[CoachCorner] Should We Test?

Useful and not-so-useful physiological tests for endurance athletes.

May 10, 2025

A few days ago, I received a great question from one of the athletes I coach. They were wondering whether we’d be including any specific tests, like a lactate threshold test, VO₂max assessment, or a critical power test, in the current training block, as we recently started working together.

It's a great question, and it taps into something many athletes wonder about: do we need lab tests or structured assessments to identify limiters and guide training? Or can we get the insights we need simply by training and analyzing workouts?

In this blog, I’ll answer these questions and provide an overview of what I consider useful and not-so-useful physiological tests for endurance athletes.

Glossary

Before we start, here are a few terms that are good to know, as I will be using them repeatedly below:

LT1 (First Lactate Threshold):
The intensity at which lactate starts to rise above resting levels. Often considered the boundary between easy and not-easy running. This is the top end of Zone 2, in my 5-zone system.

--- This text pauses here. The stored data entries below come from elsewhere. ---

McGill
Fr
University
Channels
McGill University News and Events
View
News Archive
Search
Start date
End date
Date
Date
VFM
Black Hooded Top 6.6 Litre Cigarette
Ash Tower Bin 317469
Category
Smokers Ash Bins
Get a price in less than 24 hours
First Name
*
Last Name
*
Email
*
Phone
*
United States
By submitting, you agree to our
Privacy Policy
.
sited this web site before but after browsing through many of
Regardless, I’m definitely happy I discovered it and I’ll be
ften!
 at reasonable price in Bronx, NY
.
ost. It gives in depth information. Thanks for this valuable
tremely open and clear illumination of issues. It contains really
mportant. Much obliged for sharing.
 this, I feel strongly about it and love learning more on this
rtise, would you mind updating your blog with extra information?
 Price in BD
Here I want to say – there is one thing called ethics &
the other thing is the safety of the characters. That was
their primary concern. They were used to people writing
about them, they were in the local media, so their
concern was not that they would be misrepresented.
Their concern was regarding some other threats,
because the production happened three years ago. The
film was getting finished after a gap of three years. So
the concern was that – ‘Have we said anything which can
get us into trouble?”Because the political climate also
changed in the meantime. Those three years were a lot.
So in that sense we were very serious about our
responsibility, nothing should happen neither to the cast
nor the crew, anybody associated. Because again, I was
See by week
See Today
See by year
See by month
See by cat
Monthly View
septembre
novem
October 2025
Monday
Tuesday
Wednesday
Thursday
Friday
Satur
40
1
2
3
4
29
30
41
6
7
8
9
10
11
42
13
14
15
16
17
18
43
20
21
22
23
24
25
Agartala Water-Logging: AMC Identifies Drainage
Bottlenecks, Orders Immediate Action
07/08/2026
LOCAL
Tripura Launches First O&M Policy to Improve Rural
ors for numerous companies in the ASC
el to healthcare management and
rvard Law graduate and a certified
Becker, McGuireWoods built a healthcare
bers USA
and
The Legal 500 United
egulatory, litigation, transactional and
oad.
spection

LT2 (Second Lactate Threshold):
Also called the anaerobic threshold, this marks the point where lactate accumulation becomes rapid. LT1 and LT2 are thought to be actual physiological markers that we can identify with physiological testing (debatable, as I cover below).

Critical Pace (CP):
The fastest pace that can be maintained without a continual rise in fatigue. It’s a practical, field-based measure often aligned with performance at durations of 30–60 minutes, or the time it takes to run a 10 km. For the purpose of my system, critical pace and LT2 are the same thing, and what I call “Threshold”.

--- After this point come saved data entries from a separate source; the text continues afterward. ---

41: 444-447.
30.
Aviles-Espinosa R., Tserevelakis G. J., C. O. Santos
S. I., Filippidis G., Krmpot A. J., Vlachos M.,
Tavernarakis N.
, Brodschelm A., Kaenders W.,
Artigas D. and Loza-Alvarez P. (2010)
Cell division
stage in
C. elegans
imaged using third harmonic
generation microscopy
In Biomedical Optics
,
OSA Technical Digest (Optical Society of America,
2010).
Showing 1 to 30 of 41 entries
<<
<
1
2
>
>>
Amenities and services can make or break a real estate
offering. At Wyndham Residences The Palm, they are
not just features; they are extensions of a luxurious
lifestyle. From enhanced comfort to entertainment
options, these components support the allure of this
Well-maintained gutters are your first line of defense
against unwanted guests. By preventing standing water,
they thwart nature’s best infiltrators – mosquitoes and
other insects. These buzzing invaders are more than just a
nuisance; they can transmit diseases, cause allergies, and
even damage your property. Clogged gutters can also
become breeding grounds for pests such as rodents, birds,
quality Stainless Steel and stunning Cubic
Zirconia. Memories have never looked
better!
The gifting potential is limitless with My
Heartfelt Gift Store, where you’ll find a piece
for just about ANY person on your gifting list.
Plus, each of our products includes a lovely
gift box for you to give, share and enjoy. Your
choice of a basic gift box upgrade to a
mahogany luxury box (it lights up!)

VO₂max (Maximal Oxygen Uptake):
A lab-derived measure of the maximum volume of oxygen your body can use during intense exercise. It represents aerobic capacity but does not directly determine performance.

Running Economy:
How efficiently a runner uses oxygen at a given pace. A lower oxygen cost (better economy) at a given speed means greater efficiency, which often correlates better with performance than VO₂max.

Metabolic Flexibility:
The ability to switch efficiently between fuel sources (carbohydrates and fat) depending on intensity. High metabolic flexibility supports long-duration performance and better fuel management.

VO₂ (Oxygen Consumption):
The volume of oxygen used by the body per minute during exercise. Collected during lab tests to analyze aerobic demand and substrate use.

VCO₂ (Carbon Dioxide Production):
The volume of CO₂ exhaled per minute. Used alongside VO₂ to estimate which fuel sources (carbs vs fat) are being used, and to determine the respiratory exchange ratio (RER).

Alright, let’s get started.

Do We Need to Test to Train Well?

For the vast majority of athletes and situations, I believe nearly everything we need to know can be derived directly from training data.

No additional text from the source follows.